**EXERCISE:** Copy each line of the material beneath that holds the word "your".

**LISTED RECORDS:**
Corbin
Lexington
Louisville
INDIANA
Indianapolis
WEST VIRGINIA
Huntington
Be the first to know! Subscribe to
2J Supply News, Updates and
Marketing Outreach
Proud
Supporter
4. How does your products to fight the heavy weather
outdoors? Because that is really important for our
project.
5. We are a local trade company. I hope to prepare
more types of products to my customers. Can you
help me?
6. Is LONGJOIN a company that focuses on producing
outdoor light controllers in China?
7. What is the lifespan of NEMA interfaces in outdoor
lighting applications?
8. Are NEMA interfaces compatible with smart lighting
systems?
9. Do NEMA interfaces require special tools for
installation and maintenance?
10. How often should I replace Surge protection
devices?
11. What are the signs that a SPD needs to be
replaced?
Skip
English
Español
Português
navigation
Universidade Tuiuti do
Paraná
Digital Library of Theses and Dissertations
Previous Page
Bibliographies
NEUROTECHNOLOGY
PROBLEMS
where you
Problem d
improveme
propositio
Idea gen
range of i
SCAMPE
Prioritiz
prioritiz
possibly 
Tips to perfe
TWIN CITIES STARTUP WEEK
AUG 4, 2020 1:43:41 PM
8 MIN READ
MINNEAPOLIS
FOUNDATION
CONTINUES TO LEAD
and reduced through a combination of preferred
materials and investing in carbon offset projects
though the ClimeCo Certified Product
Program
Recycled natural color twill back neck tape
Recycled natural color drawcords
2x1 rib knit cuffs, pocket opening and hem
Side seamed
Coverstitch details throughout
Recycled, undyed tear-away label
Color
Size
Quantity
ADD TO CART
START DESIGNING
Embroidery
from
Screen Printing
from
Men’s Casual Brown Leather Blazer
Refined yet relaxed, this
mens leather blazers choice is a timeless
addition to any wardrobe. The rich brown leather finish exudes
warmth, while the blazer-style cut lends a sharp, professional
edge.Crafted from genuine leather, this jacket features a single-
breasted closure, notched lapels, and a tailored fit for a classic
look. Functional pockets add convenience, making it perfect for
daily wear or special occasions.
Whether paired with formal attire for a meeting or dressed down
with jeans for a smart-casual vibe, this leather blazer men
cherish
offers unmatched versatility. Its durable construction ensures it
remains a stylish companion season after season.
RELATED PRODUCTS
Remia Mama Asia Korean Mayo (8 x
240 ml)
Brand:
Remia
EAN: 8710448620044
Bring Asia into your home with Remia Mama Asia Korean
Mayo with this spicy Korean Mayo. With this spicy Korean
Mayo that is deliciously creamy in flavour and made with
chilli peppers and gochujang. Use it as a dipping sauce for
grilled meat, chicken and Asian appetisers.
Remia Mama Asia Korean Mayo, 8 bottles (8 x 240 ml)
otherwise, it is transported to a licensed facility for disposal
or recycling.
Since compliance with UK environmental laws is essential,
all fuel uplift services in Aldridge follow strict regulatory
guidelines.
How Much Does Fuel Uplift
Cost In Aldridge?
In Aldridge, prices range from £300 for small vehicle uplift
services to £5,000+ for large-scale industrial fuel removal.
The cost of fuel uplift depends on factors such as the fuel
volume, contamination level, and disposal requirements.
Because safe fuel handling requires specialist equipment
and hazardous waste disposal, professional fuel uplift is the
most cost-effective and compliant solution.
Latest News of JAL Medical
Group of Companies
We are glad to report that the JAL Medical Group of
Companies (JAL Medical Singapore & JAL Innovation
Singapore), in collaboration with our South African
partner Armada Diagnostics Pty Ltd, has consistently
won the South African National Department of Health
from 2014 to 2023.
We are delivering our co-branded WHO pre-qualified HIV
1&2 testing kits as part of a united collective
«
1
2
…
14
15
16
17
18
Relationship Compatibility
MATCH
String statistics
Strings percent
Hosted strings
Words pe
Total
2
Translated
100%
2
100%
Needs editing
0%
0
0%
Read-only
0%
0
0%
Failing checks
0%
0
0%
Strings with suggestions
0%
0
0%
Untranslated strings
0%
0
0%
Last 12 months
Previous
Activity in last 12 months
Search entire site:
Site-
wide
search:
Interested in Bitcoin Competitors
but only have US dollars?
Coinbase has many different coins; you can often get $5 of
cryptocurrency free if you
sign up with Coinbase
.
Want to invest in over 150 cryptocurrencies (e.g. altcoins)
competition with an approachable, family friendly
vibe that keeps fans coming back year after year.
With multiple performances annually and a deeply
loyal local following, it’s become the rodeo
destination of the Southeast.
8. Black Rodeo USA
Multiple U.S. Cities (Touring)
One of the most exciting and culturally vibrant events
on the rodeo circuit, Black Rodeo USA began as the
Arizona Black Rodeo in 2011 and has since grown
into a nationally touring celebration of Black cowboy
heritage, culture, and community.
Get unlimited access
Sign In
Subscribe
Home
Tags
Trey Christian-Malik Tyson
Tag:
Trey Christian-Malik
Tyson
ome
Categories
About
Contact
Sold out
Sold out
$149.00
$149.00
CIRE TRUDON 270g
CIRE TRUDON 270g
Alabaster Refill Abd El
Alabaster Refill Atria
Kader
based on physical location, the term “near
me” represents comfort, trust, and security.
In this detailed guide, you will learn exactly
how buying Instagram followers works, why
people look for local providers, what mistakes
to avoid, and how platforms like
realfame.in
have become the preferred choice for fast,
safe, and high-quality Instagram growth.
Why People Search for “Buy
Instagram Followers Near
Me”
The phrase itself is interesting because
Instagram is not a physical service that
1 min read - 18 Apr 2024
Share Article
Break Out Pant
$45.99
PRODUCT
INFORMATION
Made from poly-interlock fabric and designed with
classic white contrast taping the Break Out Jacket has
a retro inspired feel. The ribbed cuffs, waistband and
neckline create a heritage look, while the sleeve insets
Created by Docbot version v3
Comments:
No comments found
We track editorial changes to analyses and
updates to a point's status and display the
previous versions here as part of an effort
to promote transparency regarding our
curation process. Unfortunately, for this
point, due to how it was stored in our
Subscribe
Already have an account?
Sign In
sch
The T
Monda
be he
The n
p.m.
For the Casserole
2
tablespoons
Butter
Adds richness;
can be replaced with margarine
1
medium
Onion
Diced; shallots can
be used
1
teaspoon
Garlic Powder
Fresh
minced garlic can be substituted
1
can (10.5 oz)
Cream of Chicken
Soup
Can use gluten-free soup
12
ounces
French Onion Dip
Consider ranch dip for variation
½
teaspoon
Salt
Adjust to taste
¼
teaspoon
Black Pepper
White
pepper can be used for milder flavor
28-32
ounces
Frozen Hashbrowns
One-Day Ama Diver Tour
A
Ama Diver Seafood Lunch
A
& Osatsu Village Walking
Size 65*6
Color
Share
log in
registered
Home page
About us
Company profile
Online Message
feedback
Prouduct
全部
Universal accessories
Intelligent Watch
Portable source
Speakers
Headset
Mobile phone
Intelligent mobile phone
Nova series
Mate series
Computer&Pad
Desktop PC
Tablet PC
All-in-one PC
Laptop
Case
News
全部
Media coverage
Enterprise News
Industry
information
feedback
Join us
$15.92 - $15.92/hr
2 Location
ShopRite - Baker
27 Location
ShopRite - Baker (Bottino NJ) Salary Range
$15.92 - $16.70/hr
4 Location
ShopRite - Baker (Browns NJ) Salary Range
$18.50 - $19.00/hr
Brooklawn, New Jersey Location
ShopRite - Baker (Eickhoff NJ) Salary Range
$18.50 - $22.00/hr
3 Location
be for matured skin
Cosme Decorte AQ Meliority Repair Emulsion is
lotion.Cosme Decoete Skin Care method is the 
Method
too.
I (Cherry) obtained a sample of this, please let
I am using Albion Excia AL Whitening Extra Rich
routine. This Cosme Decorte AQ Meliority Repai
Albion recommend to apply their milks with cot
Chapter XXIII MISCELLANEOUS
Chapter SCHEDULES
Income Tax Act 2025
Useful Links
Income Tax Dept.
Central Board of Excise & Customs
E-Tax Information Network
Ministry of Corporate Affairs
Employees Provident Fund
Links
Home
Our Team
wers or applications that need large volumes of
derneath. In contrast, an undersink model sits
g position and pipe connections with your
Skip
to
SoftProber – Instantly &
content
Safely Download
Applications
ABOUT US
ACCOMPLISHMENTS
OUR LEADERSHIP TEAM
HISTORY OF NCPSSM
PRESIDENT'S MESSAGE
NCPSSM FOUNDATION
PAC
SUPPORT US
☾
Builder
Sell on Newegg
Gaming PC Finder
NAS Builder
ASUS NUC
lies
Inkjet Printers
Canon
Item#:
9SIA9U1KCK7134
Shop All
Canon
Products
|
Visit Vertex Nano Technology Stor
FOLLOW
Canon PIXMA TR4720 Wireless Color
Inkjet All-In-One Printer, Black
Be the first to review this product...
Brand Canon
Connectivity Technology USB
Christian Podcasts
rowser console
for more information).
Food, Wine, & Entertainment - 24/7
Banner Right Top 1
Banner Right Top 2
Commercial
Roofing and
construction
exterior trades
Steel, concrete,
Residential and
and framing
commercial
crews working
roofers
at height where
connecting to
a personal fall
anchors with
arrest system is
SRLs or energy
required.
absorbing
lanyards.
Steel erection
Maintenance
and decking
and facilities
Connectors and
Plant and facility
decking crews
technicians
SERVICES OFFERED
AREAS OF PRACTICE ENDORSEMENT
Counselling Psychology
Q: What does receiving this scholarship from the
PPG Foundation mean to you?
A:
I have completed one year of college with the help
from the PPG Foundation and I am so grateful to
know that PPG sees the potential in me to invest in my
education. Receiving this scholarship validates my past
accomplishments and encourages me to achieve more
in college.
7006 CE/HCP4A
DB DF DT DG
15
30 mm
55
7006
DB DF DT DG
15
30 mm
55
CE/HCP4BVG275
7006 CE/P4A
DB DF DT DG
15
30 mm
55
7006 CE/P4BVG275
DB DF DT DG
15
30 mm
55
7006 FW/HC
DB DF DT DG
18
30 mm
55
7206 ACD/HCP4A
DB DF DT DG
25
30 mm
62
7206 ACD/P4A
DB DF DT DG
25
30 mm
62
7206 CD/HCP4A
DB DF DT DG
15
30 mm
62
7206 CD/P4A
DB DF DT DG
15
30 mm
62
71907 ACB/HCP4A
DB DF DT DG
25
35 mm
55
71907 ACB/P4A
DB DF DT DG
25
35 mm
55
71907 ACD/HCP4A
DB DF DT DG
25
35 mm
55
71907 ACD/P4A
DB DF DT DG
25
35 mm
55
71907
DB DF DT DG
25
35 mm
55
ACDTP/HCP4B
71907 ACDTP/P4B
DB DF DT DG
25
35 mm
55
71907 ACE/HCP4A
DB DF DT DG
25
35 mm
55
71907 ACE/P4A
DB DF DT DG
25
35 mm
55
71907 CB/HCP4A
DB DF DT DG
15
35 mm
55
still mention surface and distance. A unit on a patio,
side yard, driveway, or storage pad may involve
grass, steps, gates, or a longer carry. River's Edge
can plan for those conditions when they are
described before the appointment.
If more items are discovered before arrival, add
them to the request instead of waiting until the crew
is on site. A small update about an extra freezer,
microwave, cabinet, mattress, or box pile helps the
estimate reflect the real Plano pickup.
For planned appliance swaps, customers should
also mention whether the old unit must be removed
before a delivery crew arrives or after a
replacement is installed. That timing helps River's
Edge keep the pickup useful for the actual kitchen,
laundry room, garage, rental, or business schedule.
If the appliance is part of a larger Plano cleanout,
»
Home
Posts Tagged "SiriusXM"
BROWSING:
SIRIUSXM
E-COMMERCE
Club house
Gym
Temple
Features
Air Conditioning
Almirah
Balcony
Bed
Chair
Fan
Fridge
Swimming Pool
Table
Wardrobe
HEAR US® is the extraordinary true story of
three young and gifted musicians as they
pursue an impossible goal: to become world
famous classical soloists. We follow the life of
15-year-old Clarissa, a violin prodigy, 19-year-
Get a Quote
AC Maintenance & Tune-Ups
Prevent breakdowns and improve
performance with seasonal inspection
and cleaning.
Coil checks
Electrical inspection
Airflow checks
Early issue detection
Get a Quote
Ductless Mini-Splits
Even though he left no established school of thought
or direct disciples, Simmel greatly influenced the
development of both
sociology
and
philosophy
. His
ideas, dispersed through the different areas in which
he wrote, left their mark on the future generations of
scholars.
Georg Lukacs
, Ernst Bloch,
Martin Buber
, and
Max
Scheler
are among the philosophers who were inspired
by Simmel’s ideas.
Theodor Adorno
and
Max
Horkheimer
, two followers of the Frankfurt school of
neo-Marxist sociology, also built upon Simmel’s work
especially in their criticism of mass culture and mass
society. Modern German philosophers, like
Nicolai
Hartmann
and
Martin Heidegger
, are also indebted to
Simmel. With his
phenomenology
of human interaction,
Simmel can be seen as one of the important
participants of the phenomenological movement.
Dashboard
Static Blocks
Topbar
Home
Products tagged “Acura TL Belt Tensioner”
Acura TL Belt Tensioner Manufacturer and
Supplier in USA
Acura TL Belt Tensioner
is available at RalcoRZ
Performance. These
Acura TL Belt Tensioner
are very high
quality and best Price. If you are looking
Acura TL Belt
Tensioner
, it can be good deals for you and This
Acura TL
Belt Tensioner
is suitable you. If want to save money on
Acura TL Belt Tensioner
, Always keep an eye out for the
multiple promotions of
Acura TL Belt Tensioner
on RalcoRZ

**SOLUTION TO THE EXERCISE:**
4. How does your products to fight the heavy weather
Bring Asia into your home with Remia Mama Asia Korean
g position and pipe connections with your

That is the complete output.